Procurador demitido em menos de 1h contesta Trump na Justiça dos EUA

Procurador federal de Seattle, Roger Rogoff, contesta judicialmente sua demissão ocorrida menos de uma hora após assumir o cargo, desafiando a autoridade do governo Trump e abrindo precedente inédito nos EUA.

Procurador demitido em menos de 1h contesta Trump na Justiça dos EUA

## Procurador contesta demissão inédita após posse

O principal procurador federal de Seattle, Roger Rogoff, entrou com uma ação judicial para contestar sua exoneração, ocorrida menos de uma hora após tomar posse.
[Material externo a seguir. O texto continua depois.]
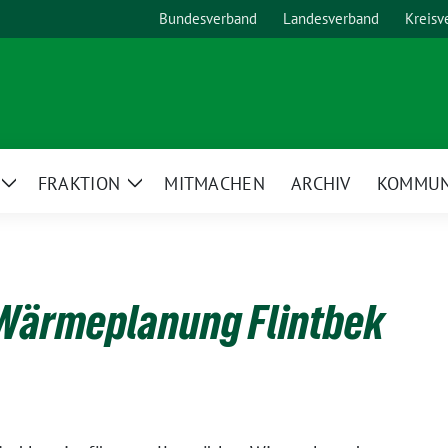
Bundesverband
Landesverband
Kreisv
FRAKTION
MITMACHEN
ARCHIV
KOMMUN
Zeige
Zeige
Untermenü
Untermenü
ärmeplanung Flintbek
A medida, que ocorreu na última terça-feira (22), marca um novo capítulo na disputa entre o governo Trump e o Departamento de Justiça sobre o controle de cargos federais. Rogoff foi escolhido por unanimidade pelos juízes federais do Distrito Oeste de Washington para o cargo, mas recebeu um e-mail informando sobre sua demissão determinada pelo presidente Donald Trump pouco depois de assumir.

## Desafio à autoridade e busca por permanência

A ação judicial de Rogoff sustenta que sua exoneração foi inconstitucional e desrespeitou a autoridade dos juízes que o nomearam para a função, a qual deveria ser exercida até que um indicado pelo Senado fosse confirmado. A expectativa é que o caso teste a autoridade do Departamento de Justiça para demitir procuradores federais nomeados por tribunais. O processo pede que a demissão seja declarada "ilegal e sem efeito", permitindo que Rogoff permaneça no cargo, ao menos temporariamente.

## Contexto da disputa por cargos federais

Roger Rogoff é o mais recente de uma série de procuradores federais nomeados por tribunais que foram destituídos pelo governo Trump. No entanto, acredita-se que ele seja o primeiro desse grupo a recorrer à Justiça para contestar a medida. A batalha judicial de Rogoff levanta questões sobre a autonomia dos tribunais na nomeação de procuradores e a interferência política em cargos considerados essenciais para a justiça.